While the IRS identifies many valuation concepts to consider in preparing valuation reports, they less frequently specifically require methods to be used or how they should be applied. One such exception is Revenue Ruling 77-287. This Revenue Ruling outlines applying restricted stock transactions to determine marketability discounts and identifies the most important attributes to determining the discount’s magnitude.

Based on a SEC Study

The Revenue Ruling was based on financial metrics of a study performed by the Securities and Exchange Commission analyzing 1960s restricted stock transactions, which interestingly preceded current rules for determining restrictions under their Rule 144. Some criteria enunciated in the Revenue Ruling still provide a reasonable basis, whereas others do not.

Do the reports that you receive from your valuation experts identify and explain this important Revenue Ruling? Have your experts analyzed the data based on the criteria outlined in the Revenue Ruling?

Subject Expert

Martin Greene CPA\ABV, ASA, is an expert in determining marketability discounts. He has co-authored an article on how valuation experts should evaluate restricted stocks to comply with this Revenue Ruling. His article, published by Business Valuation Resources, is a treatise on marketability discounts.

Reviews

The authors of the Stout Restricted Stock Study™ (formerly FMV Restricted Stock Study™) have praised Mr. Greene’s work, and Willamette Management Associates, formerly owned by Shannon Pratt, quoted this work and included these findings with the most prestigious studies of the last 40 years. Furthermore, a recent panel of valuation experts in a national webinar on marketability offered by Business Valuation Resources identified and applied steps from this article.

Fair Market Value

Sometimes the concept of fair market value may not adequately be understood.

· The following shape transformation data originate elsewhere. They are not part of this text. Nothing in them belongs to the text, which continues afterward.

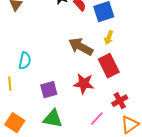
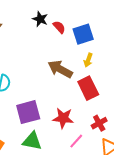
red star: (84, 84) -> (63, 118), moved
purple square: (49, 90) -> (28, 112), size x1.4

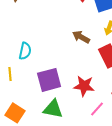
brown arrow: (60, 69) -> (81, 37), size x0.7

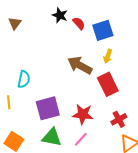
brown arrow: (81, 37) -> (80, 65), size x1.4
pink line: (97, 109) -> (81, 139), moved

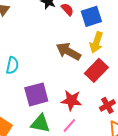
yellow arrow: (108, 56) -> (96, 42), size x1.5
red rectangle: (108, 84) -> (96, 70), turned 70

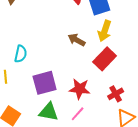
brown arrow: (68, 51) -> (77, 40), size x0.7

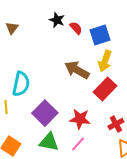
brown arrow: (77, 40) -> (77, 70), size x1.4
cyan semicircle: (21, 54) -> (21, 84), size x1.4
purple square: (45, 83) -> (45, 113), turned -30

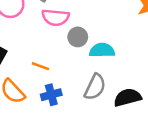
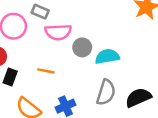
orange line: (40, 66) -> (46, 71), moved

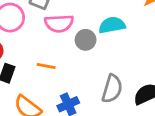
cyan semicircle: (107, 56) -> (112, 25), moved

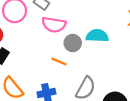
orange line: (46, 66) -> (59, 61), moved

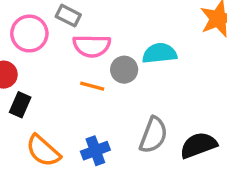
orange line: (59, 61) -> (92, 86), moved

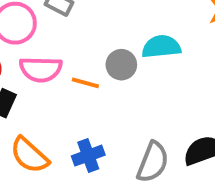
pink semicircle: (92, 46) -> (41, 69), moved
gray semicircle: (153, 135) -> (153, 162), moved

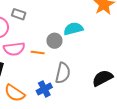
gray semicircle: (153, 162) -> (63, 73), moved

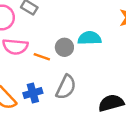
blue cross: (44, 89) -> (33, 93), moved

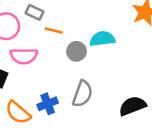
orange line: (42, 57) -> (54, 31), moved

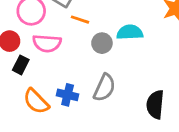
blue cross: (48, 104) -> (68, 95), turned 30
black semicircle: (132, 106) -> (155, 104), turned -68

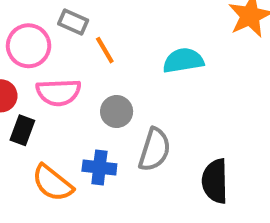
orange line: (80, 20) -> (105, 50), turned 48
gray circle: (102, 43) -> (117, 112), moved
black semicircle: (155, 104) -> (215, 181), moved

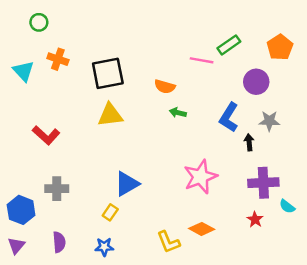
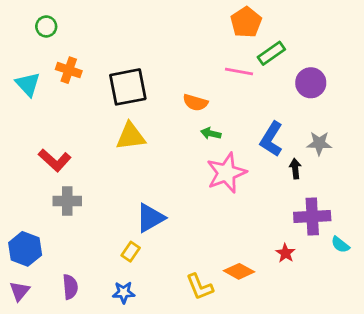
orange pentagon: (280, 47) -> (246, 22), moved
purple circle: (256, 82) -> (311, 83), moved
pink star: (200, 177) -> (226, 173), moved
gray cross: (57, 189) -> (67, 201), moved
red star: (255, 219) -> (285, 253), moved

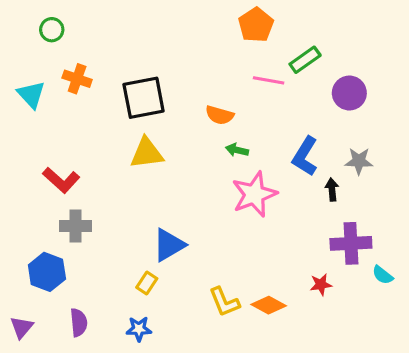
orange pentagon: (246, 22) -> (256, 25), moved
blue hexagon: (25, 249) -> (47, 272), moved
red star: (285, 253) -> (321, 285), turned 30
yellow L-shape: (200, 287) -> (224, 302), moved

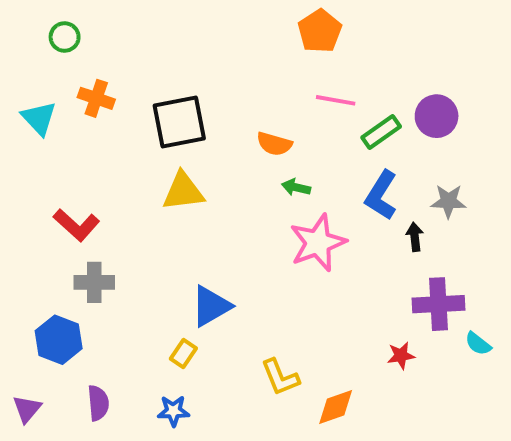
green rectangle: (305, 60) -> (381, 132), moved
orange diamond: (269, 305) -> (336, 407), moved, turned -48

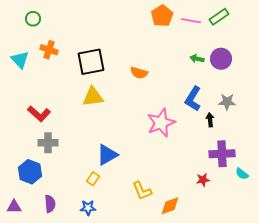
pink line: (336, 100) -> (191, 21), moved
green rectangle: (381, 132) -> (219, 17), moved
green arrow: (296, 187) -> (197, 59), moved
purple triangle: (27, 409) -> (14, 207), turned 49

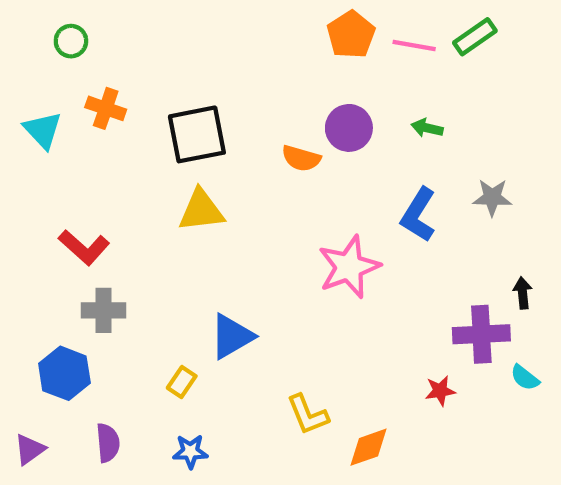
purple circle: (221, 59) -> (349, 128), moved
gray star: (227, 102) -> (492, 197), moved
black arrow: (210, 120) -> (523, 293), moved
yellow rectangle: (93, 179) -> (182, 382), moved
purple triangle: (14, 207) -> (30, 449), turned -35

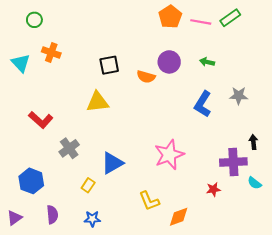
black square: (197, 134) -> (109, 65), moved, size x0.7
pink star: (349, 267) -> (169, 155), moved
gray cross: (104, 310) -> (69, 148), moved, turned -36

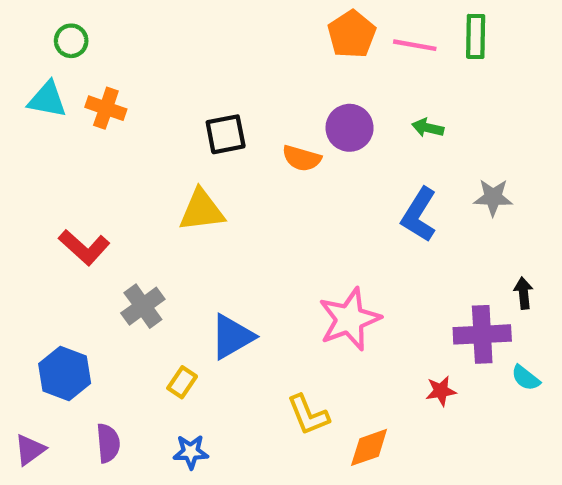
green rectangle: (230, 18) -> (476, 36), turned -54
cyan triangle: (21, 63) -> (47, 100), moved, turned -36

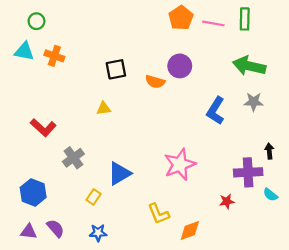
green arrow: (428, 128) -> (249, 66), moved, size x2.0
yellow triangle: (202, 210) -> (104, 108), size x0.6
purple semicircle: (108, 443) -> (56, 228), turned -36
purple triangle: (30, 450) -> (29, 232), moved, turned 42

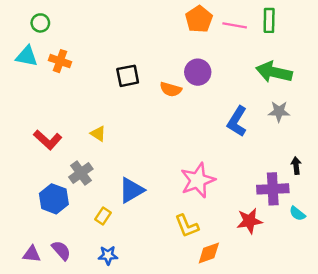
yellow triangle: (104, 108) -> (98, 134), moved, turned 40
blue hexagon: (33, 192) -> (54, 199), moved
red star: (227, 201) -> (249, 221), size x1.5
yellow L-shape: (158, 214) -> (187, 226), moved

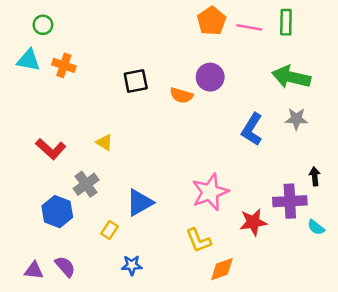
red star: (249, 221) -> (253, 222), moved
blue star: (108, 255) -> (132, 265), moved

Unfortunately for both attorneys and CPAs, sometimes judges and the IRS may not completely comprehend fair market value either, and what may be worse, other valuators also may not completely grasp this notion. By definition, fair market value should be based on hypothetical buyers and sellers; however, at times circumstances applicable to the actual buyer or seller are substituted for the hypothetical buyer or seller — and this can significantly change value. We see this difficulty comes when assuming events surrounding the actual decedent, donor, or litigant are applied to the hypothetical seller, which frequently can even overstate the value. In fact, several tax court decisions have been reversed by applying actual fact patterns to hypothetical buyers and sellers.

At Greene Valuation, we have instituted procedures to ensure this will not happen. We explain this carefully in our reports and identify the hypothetical factor pattern versus the actual. We also thoroughly explain this significant difference to the courts and to the IRS.